Meğer Abant komaya girmiş de, haberim olmamış.

Vah Abant'ım vahhhhhh.

Tuhh ki ne tuhh!

Olur mu be!

Bu Cennet'e yazık değil mi?

Abant'ı yeni görenler, bu yırtınmamı anlayamayabilirler.

Mukayese imkanları olmadığı için, abartıyor diyebilirler.

Abant'ın 55 yıl evvelini bilirim.

O bakir Abant'ın ?el değmemiş? halini.

O bir Cennet'i ala idi ki, eşi menendi bulunmaz.

Adeta hayal ötesi!

Abarttığım sanılmasın.

Anlattıklarım gerçektir.

O Abant ile, bu günkü mukayese bile edilemez.

Etrafında nilüferler açan muhteşem göl, küçülmüş.

Rengi bozulmuş.

Göl'ün çekildiği alanlar turbalık olmuş

Çevre yolu delik deşik.

Sanırsın düşman bombalamış.

Küskün doğanın geri çekildiğinden olsa gerek; beton yığını binalar insanın gözünü oyacak.

Ülkenin göz bebeği Abant, nasıl bu hale geldi?

Sorumlular kimlerdir?

Bir köşe yazısına sığmayacağı için o hikayelere girecek değilim.

Ama!

Şu kadarını söyleyeyim, bu güne kadar ne toplantılar yapıldı,

neler, neler tasarlandı Abant için.

Hani:

Meşhur bir fil fıkrası vardır.

[Beş körü bir filin yanına getirip, elleyin bakalım bu nedir demişler.

Biri filin bacağını tutmuş, konaktır sütunları var, diğeri hortumunu tutmuş, arozözdür, hortumu var demiş. Velhasıl içlerinden fil deyen çıkmamış.]

İşte o hesap.

Abant için bu güne kadar doğru teşhis konulamadı.

Hastalığı teşhis etmesi gerekenler mi yetersizdi?

Hastalık, teşhisi zor bir hastalık mı idi?

Yo!

Toplantılar, toplanmış olmak için yapılıyordu.

Gerçekte Abant kimsenin umurunda değildi.

Ağlarsa anam ağlar, gerisi yalan ağlar, misali. .

Duyduğuma göre; Abant'ın mas ter planı yapılmış

Planı hangi makam, hangi maksatla istemiş, kimlere yaptırmış bilmiyorum.

Sütten ağzımız çok yandığı için, yoğurdu üfleyerek içmeye alıştık.

Öküz altında, buzağı aramaya çalıştığım sanılmasın.

Eğer plan;? Abant'ı gerçekten kurtarma? amacı ile yapılmış ise, ne ala.

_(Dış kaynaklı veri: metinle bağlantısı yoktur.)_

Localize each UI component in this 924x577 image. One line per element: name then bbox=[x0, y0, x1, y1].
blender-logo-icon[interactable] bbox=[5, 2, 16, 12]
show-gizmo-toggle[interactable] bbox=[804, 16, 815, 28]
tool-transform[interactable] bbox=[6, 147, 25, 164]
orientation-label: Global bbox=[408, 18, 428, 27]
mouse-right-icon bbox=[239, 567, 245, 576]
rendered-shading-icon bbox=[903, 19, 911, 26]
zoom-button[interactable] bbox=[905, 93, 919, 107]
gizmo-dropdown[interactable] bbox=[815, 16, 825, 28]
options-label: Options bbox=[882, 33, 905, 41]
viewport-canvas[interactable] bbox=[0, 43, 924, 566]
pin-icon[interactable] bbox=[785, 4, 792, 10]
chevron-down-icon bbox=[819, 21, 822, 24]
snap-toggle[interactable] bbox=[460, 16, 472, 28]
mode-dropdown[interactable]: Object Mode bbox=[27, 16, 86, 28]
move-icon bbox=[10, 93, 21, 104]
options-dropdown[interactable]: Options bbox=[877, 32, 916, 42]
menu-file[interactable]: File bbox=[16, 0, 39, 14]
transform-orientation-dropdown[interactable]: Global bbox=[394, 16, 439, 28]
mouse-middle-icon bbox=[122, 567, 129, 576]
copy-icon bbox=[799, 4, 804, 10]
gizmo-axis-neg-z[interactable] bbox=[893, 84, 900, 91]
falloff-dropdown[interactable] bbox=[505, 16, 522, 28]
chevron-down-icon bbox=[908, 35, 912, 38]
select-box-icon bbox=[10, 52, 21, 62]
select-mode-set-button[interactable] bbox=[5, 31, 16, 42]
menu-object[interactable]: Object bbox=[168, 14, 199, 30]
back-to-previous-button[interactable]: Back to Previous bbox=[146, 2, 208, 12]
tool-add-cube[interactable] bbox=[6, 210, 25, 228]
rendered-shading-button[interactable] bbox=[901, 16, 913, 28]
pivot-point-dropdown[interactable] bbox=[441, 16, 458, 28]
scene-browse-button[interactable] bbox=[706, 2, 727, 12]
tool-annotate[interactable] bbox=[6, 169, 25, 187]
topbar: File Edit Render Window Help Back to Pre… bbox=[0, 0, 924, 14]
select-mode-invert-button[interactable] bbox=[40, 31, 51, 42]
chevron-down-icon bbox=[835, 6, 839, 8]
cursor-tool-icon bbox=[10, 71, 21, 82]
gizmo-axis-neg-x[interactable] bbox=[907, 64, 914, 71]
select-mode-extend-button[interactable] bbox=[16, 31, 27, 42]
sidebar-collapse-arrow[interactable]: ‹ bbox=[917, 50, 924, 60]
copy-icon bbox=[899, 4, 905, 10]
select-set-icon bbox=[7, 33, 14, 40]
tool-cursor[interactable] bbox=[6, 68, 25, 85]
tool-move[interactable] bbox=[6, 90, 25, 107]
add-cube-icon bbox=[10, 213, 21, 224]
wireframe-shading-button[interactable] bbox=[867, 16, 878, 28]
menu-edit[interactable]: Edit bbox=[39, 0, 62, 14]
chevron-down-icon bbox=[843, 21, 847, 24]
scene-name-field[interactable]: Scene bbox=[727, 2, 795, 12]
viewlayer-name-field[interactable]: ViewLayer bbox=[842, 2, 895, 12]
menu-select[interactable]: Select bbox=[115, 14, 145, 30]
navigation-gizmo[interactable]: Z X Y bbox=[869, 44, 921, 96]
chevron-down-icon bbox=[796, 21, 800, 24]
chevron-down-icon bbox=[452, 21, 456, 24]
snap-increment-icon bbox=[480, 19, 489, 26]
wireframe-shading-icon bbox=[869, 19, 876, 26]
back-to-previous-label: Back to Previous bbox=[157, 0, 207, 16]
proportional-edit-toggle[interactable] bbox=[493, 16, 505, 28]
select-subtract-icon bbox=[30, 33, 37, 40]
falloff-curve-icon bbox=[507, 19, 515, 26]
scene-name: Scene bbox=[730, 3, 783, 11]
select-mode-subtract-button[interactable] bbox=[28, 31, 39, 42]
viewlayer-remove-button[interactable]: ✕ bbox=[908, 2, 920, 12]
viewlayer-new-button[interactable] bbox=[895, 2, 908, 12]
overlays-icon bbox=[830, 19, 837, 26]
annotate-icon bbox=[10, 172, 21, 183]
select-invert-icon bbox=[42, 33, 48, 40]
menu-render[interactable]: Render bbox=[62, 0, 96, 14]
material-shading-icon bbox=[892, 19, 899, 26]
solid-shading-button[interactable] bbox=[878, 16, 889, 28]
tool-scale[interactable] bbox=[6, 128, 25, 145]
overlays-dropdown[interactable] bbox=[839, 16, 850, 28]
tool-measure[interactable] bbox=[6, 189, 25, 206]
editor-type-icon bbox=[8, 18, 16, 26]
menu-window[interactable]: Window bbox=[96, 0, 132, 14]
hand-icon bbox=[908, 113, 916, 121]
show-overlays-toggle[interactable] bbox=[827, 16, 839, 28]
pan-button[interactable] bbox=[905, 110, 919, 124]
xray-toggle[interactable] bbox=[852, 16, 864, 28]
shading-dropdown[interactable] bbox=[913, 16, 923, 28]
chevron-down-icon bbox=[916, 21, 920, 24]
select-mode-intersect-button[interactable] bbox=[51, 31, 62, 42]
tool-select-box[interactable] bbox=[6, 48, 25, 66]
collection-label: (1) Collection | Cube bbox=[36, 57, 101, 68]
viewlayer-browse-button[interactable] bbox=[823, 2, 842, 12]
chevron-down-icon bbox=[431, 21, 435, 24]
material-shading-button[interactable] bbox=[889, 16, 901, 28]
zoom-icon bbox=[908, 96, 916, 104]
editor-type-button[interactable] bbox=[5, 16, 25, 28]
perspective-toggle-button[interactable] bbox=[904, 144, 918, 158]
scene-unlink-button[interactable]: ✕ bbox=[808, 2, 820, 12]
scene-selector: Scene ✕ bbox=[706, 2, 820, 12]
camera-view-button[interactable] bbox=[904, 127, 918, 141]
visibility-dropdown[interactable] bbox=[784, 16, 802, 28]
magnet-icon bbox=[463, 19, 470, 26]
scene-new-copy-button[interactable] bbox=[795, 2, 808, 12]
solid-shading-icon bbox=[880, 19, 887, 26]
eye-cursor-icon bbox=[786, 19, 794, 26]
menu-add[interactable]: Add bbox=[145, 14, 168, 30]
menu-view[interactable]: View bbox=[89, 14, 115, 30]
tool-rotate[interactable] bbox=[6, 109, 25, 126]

Yok, eğer (Abant'ın ağlayan görünümünün de, anasını ağlatacak), beton yığınlarının yapılmasının önünü açmaksa!

Yandık ki ne yandık.

Bu güne kadar, biz hep planlarla oyalandık,

O planlara bel bağladık.

Planlardan mucizeler çıkacak sandık.

Sadece kazık cıktı.

Kazığın ucu avurdumuza dayandı.

Yeni kazıklara yer kalmadı.

Ne olur pilavı başkalarına, planı bize sunmayın.

Bizim de canımız var, biz de insanız.

Yeter çektiğimiz çile.

Bir an önce, ağlayan Abant'ın göz yaşlarını silin.

Abant gülmeye başlasın.

Tabi bizimde.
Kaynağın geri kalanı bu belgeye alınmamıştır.